By Richard Moss Published: 16 November 2016

Incredibly rare Anglo Saxon carved wooden coffins uncovered with their skeletons intact

a photo of human skeletal remains in a grave
A plank lined grave with human remains at Great Ryburgh ©MOLA
Anglo-Saxon coffins seldom survive. Wood from the period (410 to 1066) tends to decay over time and evidence to date has largely consisted of the merest traces and staining in the ground from the decayed wood.

But now archaeologists from Museum of London Archaeology have made a breakthrough with a remarkable discovery preserved on the edges of a fishing lake and flood defence system at Wensum View in Norfolk.

The waterlogged conditions, with a unique combination of acidic sand and the alkaline water of the river valley, has created the perfect conditions for the skeletons and wooden graves of an Anglo Saxon cemetery to survive across the millennia.

Extremely rare in the archaeological record, the rare find includes eight plank-lined graves and a further grouping of 81 hand carved tree-trunk coffins dating from the 7th-9th century AD.

Archaeologists believe the site may have been the final resting place for a community of early Christians.
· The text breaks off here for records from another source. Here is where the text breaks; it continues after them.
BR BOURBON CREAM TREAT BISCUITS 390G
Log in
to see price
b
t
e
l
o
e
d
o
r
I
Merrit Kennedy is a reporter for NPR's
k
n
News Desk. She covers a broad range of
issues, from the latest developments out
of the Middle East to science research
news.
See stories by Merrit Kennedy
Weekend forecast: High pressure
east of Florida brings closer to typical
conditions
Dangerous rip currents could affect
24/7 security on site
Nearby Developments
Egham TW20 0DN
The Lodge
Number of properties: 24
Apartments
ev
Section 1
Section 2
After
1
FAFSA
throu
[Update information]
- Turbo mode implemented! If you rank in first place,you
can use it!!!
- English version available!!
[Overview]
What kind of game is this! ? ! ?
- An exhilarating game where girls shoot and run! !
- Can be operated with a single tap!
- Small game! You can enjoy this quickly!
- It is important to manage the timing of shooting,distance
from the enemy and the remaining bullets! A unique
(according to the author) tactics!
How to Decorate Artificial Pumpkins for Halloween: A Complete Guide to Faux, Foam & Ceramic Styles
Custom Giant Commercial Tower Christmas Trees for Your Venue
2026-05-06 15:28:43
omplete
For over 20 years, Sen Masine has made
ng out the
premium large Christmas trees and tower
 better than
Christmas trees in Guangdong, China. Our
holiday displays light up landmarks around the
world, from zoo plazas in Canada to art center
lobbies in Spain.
Evidence includes the remains of a timber structure, thought to be a church or chapel, of which there are few examples from this period.
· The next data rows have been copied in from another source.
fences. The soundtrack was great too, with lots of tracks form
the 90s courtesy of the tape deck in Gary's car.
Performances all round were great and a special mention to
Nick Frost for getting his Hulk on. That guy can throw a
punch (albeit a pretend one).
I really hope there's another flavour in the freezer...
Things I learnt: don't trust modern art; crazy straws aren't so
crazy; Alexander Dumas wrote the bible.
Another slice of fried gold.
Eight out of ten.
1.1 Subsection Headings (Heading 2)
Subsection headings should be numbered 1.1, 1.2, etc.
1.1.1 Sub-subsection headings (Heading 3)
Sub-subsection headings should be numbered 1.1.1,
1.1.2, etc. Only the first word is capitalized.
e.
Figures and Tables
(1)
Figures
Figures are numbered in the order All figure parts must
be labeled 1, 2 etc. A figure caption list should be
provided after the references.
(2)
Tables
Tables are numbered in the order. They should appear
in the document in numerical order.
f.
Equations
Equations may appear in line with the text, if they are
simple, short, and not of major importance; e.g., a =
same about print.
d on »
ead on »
Elsewhere remarkable evidence of Christian Anglo-Saxon burial practices include wooden grave markers, an east-west alignment of the coffins and an evident lack of grave goods.

a photo of a crouching woman in a high visibility jacket recording a grave
An archaeologist records human remains at Great Ryburgh © MOLA
an aerial photograph showing oblong shapes in the ground clustered together
Aerial view of the excavation of an Anglo-Saxon cemetery at Great Ryburgh © MOLA
The dug-out coffins comprise oak trees split in two length-ways and hollowed out. The type of coffin is first seen in Europe in the Early Bronze Age and reappears in the early medieval period.
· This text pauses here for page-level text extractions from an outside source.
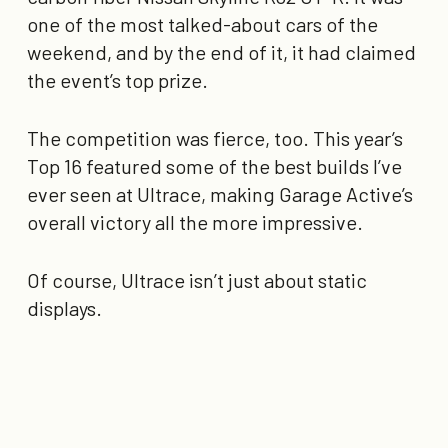
one of the most talked-about cars of the
weekend, and by the end of it, it had claimed
the event’s top prize.
The competition was fierce, too. This year’s
Top 16 featured some of the best builds I’ve
ever seen at Ultrace, making Garage Active’s
overall victory all the more impressive.
Of course, Ultrace isn’t just about static
displays.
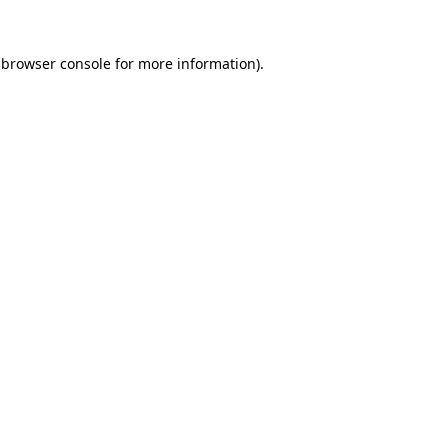
 browser console for more information)
.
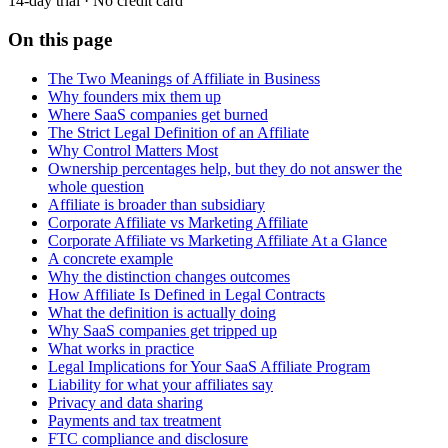
14-day trial · No credit card
On this page
The Two Meanings of Affiliate in Business
Why founders mix them up
Where SaaS companies get burned
The Strict Legal Definition of an Affiliate
Why Control Matters Most
Ownership percentages help, but they do not answer the
whole question
Affiliate is broader than subsidiary
Corporate Affiliate vs Marketing Affiliate
Corporate Affiliate vs Marketing Affiliate At a Glance
A concrete example
Why the distinction changes outcomes
How Affiliate Is Defined in Legal Contracts
What the definition is actually doing
Why SaaS companies get tripped up
What works in practice
Legal Implications for Your SaaS Affiliate Program
Liability for what your affiliates say
Privacy and data sharing
Payments and tax treatment
FTC compliance and disclosure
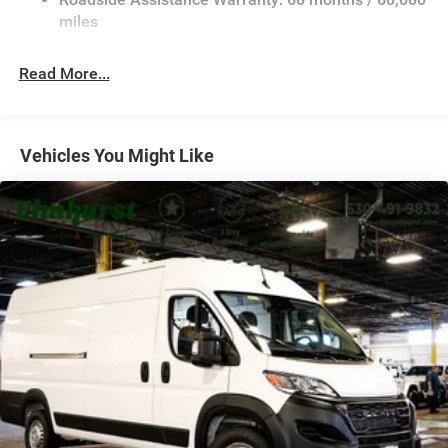
Single Stainless Steel Exhaust
miles
Strut Front Suspension w/Coil Springs
Read More...
Solid Axle Rear Suspension w/Leaf Springs
4-Wheel Disc Brakes w/4-Wheel ABS, Front And Rear
Vented Discs, Brake Assist, Hill Hold Control and
Electric Parking Brake
Vehicles You Might Like
Brake Actuated Limited Slip Differential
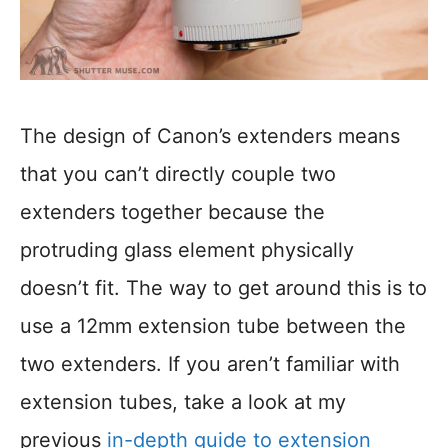
The design of Canon’s extenders means
that you can’t directly couple two
extenders together because the
protruding glass element physically
doesn’t fit. The way to get around this is to
use a 12mm extension tube between the
two extenders. If you aren’t familiar with
extension tubes, take a look at my
previous
in-depth guide to extension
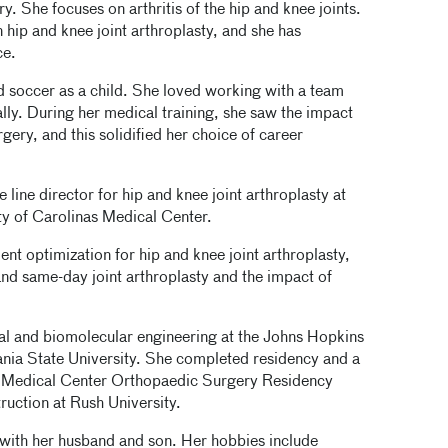
y. She focuses on arthritis of the hip and knee joints.
 hip and knee joint arthroplasty, and she has
ce.
d soccer as a child. She loved working with a team
lly. During her medical training, she saw the impact
ery, and this solidified her choice of career
 line director for hip and knee joint arthroplasty at
ty of Carolinas Medical Center.
nt optimization for hip and knee joint arthroplasty,
and same-day joint arthroplasty and the impact of
al and biomolecular engineering at the Johns Hopkins
ania State University. She completed residency and a
as Medical Center Orthopaedic Surgery Residency
ruction at Rush University.
 with her husband and son. Her hobbies include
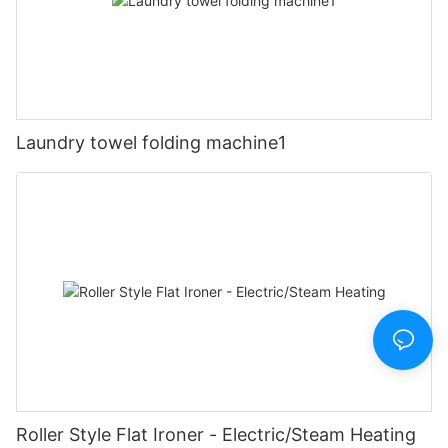
Laundry towel folding machine1
Roller Style Flat Ironer - Electric/Steam Heating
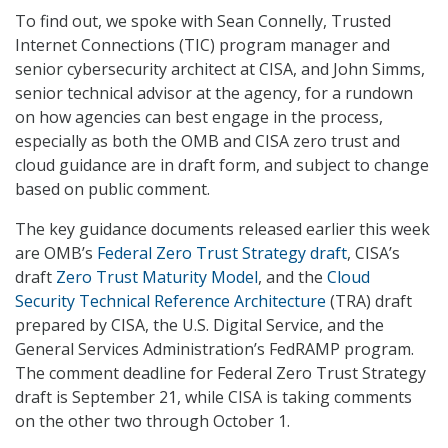
To find out, we spoke with Sean Connelly, Trusted
Internet Connections (TIC) program manager and
senior cybersecurity architect at CISA, and John Simms,
senior technical advisor at the agency, for a rundown
on how agencies can best engage in the process,
especially as both the OMB and CISA zero trust and
cloud guidance are in draft form, and subject to change
based on public comment.
The key guidance documents released earlier this week
are OMB’s
Federal Zero Trust Strategy draft
, CISA’s
draft
Zero Trust Maturity Model
, and the
Cloud
Security Technical Reference Architecture
(TRA) draft
prepared by CISA, the U.S. Digital Service, and the
General Services Administration’s FedRAMP program.
The comment deadline for Federal Zero Trust Strategy
draft is September 21, while CISA is taking comments
on the other two through October 1.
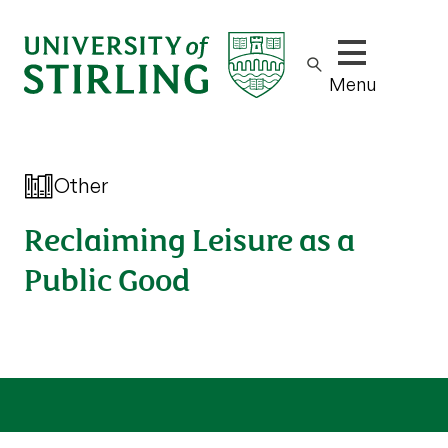
Show/hide m
Menu
Other
Reclaiming Leisure as a
Public Good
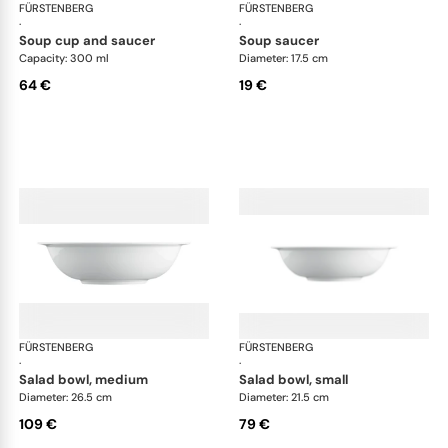
FÜRSTENBERG
Wagenfeld white
FÜRSTENBERG
Wag
·
·
soup cup and saucer
soup saucer
Capacity: 300 ml
Diameter: 17.5 cm
64 €
19 €
FÜRSTENBERG
Wagenfeld white
FÜRSTENBERG
Wag
·
·
salad bowl, medium
salad bowl, small
Diameter: 26.5 cm
Diameter: 21.5 cm
109 €
79 €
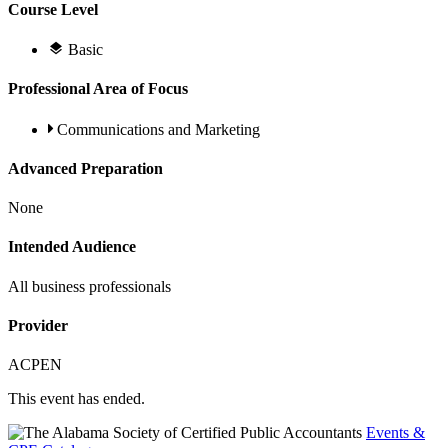
Course Level
Basic
Professional Area of Focus
Communications and Marketing
Advanced Preparation
None
Intended Audience
All business professionals
Provider
ACPEN
This event has ended.
Events &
In Britain dug out coffins are mentioned in antiquarian records of the late 19th century, but this is the first time they have been properly excavated and recorded by modern archaeologists.

The burials were positioned in the lower half the log with the upper half rested on top to form a lid. Although they are not decorative, experts say it would have taken considerable effort to hollow a single coffin, an estimated four man days. The fact that evidence for similar burial rites is also found in earlier cemeteries may also signify the blending of pagan and Christian traditions.

Matthew Champion, the local archaeologist who made the initial discoveries at the site, said the discovery will “significantly add to our understanding of just how the settlement patterns in the river valley developed over time.”

a photo of a woman in a high visibility jacket carefully removing mud from a skeleton in a grave
An archaeologist carefully excavates Anglo-Saxon human remains and a dug-out coffin © MOLA
a wide angled aerial view of an excavation next to a stretch of water
Another view of the archaeological excavations © MOLA
a drawing of a woman in a carved wooden coffin
A reconstruction of tree-trunk coffin with lid from an early Anglo-Saxon grave at Mucking Cemetery II, Essex © Historic England and Judith Dobie
The finds and remains are to be kept at Norwich Castle Museum and, according to Curator Tim Pestell, the site was in use “in the heyday of the Anglo-Saxon kingdom of East Anglia and positioned next to a strategic river crossing”.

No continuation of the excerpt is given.